Localizado na constelação de Aquário, próximo à estrela Eta Aquarii, o radiante começa a subir após a meia-noite. A visibilidade é diretamente proporcional à latitude do observador: quanto mais ao sul a posição, maior a altitude do radiante e a quantidade de meteoros visíveis. Em contrapartida, regiões acima de 40° de latitude norte, como o Canadá, o norte dos Estados Unidos e o centro e norte da Europa, terão condições desfavoráveis, tornando a detecção do fenômeno praticamente impossível.

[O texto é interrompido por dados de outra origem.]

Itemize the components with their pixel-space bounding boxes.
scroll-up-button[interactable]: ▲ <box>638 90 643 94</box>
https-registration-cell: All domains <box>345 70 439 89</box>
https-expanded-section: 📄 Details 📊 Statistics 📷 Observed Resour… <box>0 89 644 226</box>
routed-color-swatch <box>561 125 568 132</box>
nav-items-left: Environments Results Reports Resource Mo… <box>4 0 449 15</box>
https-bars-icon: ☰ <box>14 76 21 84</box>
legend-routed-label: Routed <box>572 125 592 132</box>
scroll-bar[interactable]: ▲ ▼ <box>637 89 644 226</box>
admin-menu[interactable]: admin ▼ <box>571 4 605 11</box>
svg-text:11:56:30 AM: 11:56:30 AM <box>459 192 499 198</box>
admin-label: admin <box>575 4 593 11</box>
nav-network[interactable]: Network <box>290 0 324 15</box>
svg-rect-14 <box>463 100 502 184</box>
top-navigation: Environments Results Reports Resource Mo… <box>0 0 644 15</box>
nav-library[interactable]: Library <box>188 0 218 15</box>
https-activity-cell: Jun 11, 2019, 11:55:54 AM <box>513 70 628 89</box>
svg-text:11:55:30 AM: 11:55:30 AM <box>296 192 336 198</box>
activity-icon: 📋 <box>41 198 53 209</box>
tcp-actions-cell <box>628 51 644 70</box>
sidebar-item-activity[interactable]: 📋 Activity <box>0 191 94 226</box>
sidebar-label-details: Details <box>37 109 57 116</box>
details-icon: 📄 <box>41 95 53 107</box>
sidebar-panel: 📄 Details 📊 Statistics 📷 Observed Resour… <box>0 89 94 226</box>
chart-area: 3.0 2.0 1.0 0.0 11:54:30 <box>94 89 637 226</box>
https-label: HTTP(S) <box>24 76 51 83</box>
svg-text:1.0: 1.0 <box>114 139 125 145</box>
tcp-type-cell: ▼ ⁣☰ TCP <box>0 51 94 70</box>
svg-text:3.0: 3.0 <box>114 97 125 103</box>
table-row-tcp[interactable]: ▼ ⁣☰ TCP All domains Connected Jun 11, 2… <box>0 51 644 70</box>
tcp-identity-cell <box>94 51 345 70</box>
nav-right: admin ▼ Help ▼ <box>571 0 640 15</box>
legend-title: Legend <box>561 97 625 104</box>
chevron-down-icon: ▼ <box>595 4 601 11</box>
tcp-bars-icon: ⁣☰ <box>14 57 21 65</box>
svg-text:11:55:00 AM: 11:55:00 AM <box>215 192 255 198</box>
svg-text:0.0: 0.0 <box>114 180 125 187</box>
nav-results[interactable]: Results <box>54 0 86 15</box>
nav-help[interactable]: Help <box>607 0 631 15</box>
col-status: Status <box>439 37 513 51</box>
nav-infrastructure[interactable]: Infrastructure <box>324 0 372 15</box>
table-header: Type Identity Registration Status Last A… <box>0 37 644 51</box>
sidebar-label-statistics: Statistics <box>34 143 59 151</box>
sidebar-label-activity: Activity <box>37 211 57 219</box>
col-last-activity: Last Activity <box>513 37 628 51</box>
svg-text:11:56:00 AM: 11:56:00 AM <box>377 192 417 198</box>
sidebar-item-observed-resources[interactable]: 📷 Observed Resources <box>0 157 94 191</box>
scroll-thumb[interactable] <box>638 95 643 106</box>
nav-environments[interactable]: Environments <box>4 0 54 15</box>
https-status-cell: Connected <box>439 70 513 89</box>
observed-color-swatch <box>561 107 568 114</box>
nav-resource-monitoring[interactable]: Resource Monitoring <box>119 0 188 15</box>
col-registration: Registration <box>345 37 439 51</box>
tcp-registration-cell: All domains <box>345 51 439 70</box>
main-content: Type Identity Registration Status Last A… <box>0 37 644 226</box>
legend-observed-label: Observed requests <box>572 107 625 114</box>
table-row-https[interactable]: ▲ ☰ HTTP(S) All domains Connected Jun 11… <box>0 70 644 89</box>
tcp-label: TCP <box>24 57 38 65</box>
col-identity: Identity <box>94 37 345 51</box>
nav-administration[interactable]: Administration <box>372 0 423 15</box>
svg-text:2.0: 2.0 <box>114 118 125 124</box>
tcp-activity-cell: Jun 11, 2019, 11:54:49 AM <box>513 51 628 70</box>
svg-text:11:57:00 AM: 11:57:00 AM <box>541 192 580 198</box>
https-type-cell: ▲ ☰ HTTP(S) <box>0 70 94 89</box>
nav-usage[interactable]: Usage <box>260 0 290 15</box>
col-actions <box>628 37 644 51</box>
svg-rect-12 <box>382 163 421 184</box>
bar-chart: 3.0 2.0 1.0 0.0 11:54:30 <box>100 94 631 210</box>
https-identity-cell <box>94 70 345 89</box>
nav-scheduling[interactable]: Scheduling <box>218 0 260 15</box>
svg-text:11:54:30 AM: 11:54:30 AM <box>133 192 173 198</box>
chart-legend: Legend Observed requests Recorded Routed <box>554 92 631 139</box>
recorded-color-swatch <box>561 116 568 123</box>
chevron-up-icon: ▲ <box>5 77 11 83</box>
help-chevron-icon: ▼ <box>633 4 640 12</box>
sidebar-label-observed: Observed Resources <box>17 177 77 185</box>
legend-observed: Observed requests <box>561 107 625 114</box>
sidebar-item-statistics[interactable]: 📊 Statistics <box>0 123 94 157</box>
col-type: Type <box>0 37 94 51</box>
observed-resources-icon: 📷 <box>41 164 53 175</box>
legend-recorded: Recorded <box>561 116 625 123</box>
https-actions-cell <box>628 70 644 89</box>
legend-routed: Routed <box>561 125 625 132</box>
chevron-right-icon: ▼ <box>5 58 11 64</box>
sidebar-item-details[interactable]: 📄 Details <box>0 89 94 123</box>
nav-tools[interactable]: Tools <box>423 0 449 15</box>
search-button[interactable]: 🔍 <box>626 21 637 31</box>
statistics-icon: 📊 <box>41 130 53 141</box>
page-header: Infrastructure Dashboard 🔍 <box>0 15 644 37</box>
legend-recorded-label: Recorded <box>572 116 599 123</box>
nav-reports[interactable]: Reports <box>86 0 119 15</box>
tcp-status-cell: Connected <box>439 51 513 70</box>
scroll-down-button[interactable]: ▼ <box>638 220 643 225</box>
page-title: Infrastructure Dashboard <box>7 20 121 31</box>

Em cenários ideais, a chuva pode apresentar até 50 meteoros por hora em céus abertos. No entanto, a configuração lunar de 2026 prejudica a observação, já que o pico ocorre cinco dias após a Lua Cheia. A presença de uma Lua gibosa minguante com 83% de luminosidade reduz a visibilidade de rastros menos brilhantes em todo o planeta. Para contornar esse efeito, a recomendação é buscar locais onde obstáculos físicos, como colinas, prédios ou árvores, bloqueiem a luz lunar, facilitando a adaptação dos olhos ao escuro.
O fenômeno é causado pela passagem da Terra por um corredor de poeira e fragmentos deixados pelo Cometa Halley. Ao entrarem na atmosfera terrestre a aproximadamente 65 km/s, esses detritos incendeiam-se devido ao atrito com o ar, criando as trilhas luminosas. O mesmo rastro cósmico do Cometa Halley é responsável por outra chuva de meteoros, as Oriônidas, que acontece em outubro, quando a Terra cruza uma seção diferente da trilha de detritos.